Disrupsi media lalu menjadi alasan barunya mengutuki keterpurukan media. Ayo, bangkit kawan. Dengar Wilson Churchill: “Daripada terus menerus mengutuki kegelapan, lebih baik mulai nyalakan lilin.”
Tak dipungkiri, era digital membuat masyarakat mempertanyakan nasib media dan pers. Kekhawatiran itu sampai pada prediksi media pers akan mati digilas digital. Kemajuan teknologi saat ini memang tak bisa dibendung, melesat lebih cepat dari yang dipikirkan dan dibayangkan banyak orang. Dan media termasuk yang tergilas.
Apakah media pers akan mati? Saya termasuk orang yang optimis dan punya pikiran yang sama dengan Ilham Bintang. Sebagai wartawan dan dosen jurnalistik, saya meyakini bahwa pers akan terus berkembang mengikuti zamannya. Yang dibutuhkan adalah adaptasi dari insan pers itu sendiri untuk terus bekerja keras mengelola media agar bisa bertahan dari gempuran era digital saat ini.
Salah satu alasan kuat, mengapa pers tidak akan mati adalah pers merupakan pilar penting dalam sebuah negara. Bahkan pers dianggap salah satu ukuran seberapa demokratis sebuah negara dilihat dari seberapa bebas pers bisa berekpresi menjalankan tugas dan fungsinya secara indenpenden.
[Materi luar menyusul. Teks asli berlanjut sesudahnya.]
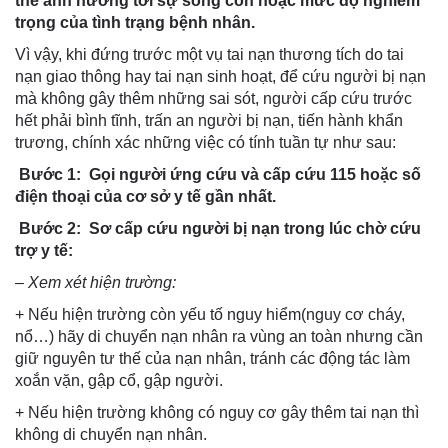
thể ảnh hưởng tới sự sống còn hoặc mức độ nghiêm
trọng của tình trạng bệnh nhân.
Vì vậy, khi đứng trước một vụ tai nạn thương tích do tai
nạn giao thông hay tai nạn sinh hoạt, để cứu người bị nạn
mà không gây thêm những sai sót, người cấp cứu trước
hết phải bình tĩnh, trấn an người bị nạn, tiến hành khẩn
trương, chính xác những việc có tính tuần tự như sau:
Bước 1: Gọi người ứng cứu và cấp cứu 115 hoặc số
điện thoại của cơ sở y tế gần nhất.
Bước 2: Sơ cấp cứu người bị nạn trong lúc chờ cứu
trợ y tế:
– Xem xét hiện trường:
+ Nếu hiện trường còn yếu tố nguy hiểm(nguy cơ cháy,
nổ…) hãy di chuyển nạn nhân ra vùng an toàn nhưng cần
giữ nguyên tư thế của nạn nhân, tránh các động tác làm
xoắn vặn, gập cổ, gập người.
+ Nếu hiện trường không có nguy cơ gây thêm tai nạn thì
không di chuyển nạn nhân.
Di Indonesia, kebebasan pers ditegaskan melalui Undang-Undang Nomor 40 Tahun 1999 tentang Pers. UU No. 40 /1999 menggantikan Undang-Undang No. 11 Tahun 1966 mengenai Ketentuan-Ketentuan Pokok Pers, yang ditambah dengan Undang-Undang Nomor 4 Tahun 1967, dan kemudian diubah dengan Undang-Undang Nomor 21 Tahun 1982. UU No. 40/1999 menegaskan tidak ada sensor dan pembredelan terhadap pers.
Pasal-pasal yang menegaskan kemerdekaan, fungsi dan pentingnya pers dalam Undang-Undang Nomor 40 Tahun 1999 adalah Pasal 2: Kemerdekaan pers adalah salah satu wujud kedaulatan rakyat yang berasaskan prinsip-prinsip demokrasi, keadilan, dan supremasi hukum. Pasal 3 ayat (1): Pers nasional mempunyai fungsi sebagai media informasi, pendidikan, hiburan, dan kontrol sosial.
Konglomerat Chairul Tanjung dalam Konvensi Media Massa Hari Pers Nasional (HPN 2022) melalui Youtube Dewan Pers Official, Selasa (8/2) mengingatkan agar perusahaan media tetap menjunjung idealismenya dalam menghadirkan konten yang ingin dibagikan sehingga kedua fungsi itu dilakukan secara beriringan, bukan untuk melebur salah satu fungsi.
“Perusahaan media perlu memahami pasar, kelola pasar, kelebihan kalian, serta jangan mengorbankan idealisme untuk bisnis yaitu menjual konten yang bertentangan dengan idealisme anda untuk mendapatkan bisnis semata,” ujar Chairul.
Puncak Peringatan HPN 2022 yang diperingati hari ini di Kendari Sulawesi Tenggara, salah satu isunya terkait lingkungan hidup, selain masalah masa depan wartawan di tengah pesatnya perkembangan teknologi komunikasi dan media.
Dikutip dari laman Persatuan Wartawan Indonesia, Ketua umum PWI Pusat yang juga Penanggung jawab HPN Atal S Depari mengatakan, konsep acara menekankan pada tiga tujuan penyelenggaraan HPN yaitu berkontribusi kepada pembangunan di daerah, menyuarakan kepentingan nasional, dan membahas isu-isu strategis terkait kehidupan pers nasional.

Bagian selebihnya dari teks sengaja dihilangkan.